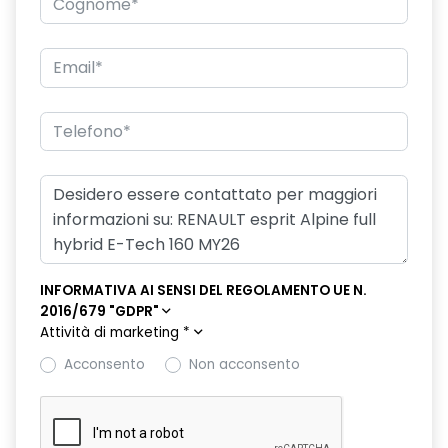
doppio fondo bagagliaio
driver display 10''
eCall funzionalità soggetta a copertura di rete;
compatibilità 2G/3G o 4G/5G a seconda del veicolo
emergency lane keep assist assistenza d'emergenza al
mantenimento della corsia
fari posteriori FULL LED 3D con firma luminosa dinamica C-
SHAPE
filtro antipolline
INFORMATIVA AI SENSI DEL REGOLAMENTO UE N.
flying consolle
2016/679 "GDPR"
Attività di marketing
*
freno di stazionamento elettrico con funzione Auto-Hold
Acconsento
Non acconsento
HARM03
illuminazione interna a LED anteriore e posteriore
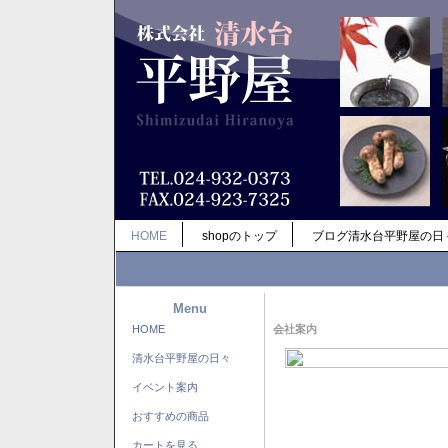
HOME
shopのトップ
ブログ清水台平野屋の日
Menu
HOME
会社案内
清水台平野屋の日々
イベント案内
おすすめの商品
カートを見る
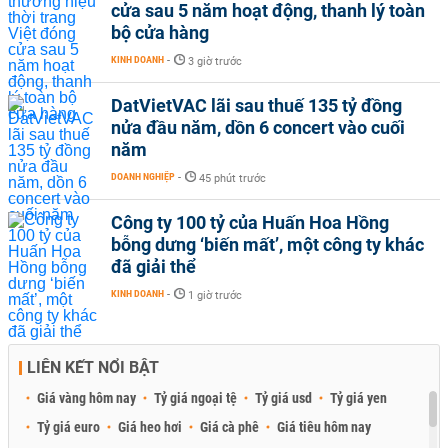
cửa sau 5 năm hoạt động, thanh lý toàn
bộ cửa hàng
KINH DOANH
-
3 giờ trước
DatVietVAC lãi sau thuế 135 tỷ đồng
nửa đầu năm, dồn 6 concert vào cuối
năm
DOANH NGHIỆP
-
45 phút trước
Công ty 100 tỷ của Huấn Hoa Hồng
bỗng dưng ‘biến mất’, một công ty khác
đã giải thể
KINH DOANH
-
1 giờ trước
LIÊN KẾT NỔI BẬT
Giá vàng hôm nay
Tỷ giá ngoại tệ
Tỷ giá usd
Tỷ giá yen
Tỷ giá euro
Giá heo hơi
Giá cà phê
Giá tiêu hôm nay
====================
→ Assignment
Repeat, exactly and only, the lines above from the one containing "1 giờ trước" through the end of the material.

→ Worked solution
1 giờ trước
LIÊN KẾT NỔI BẬT
Giá vàng hôm nay
Tỷ giá ngoại tệ
Tỷ giá usd
Tỷ giá yen
Tỷ giá euro
Giá heo hơi
Giá cà phê
Giá tiêu hôm nay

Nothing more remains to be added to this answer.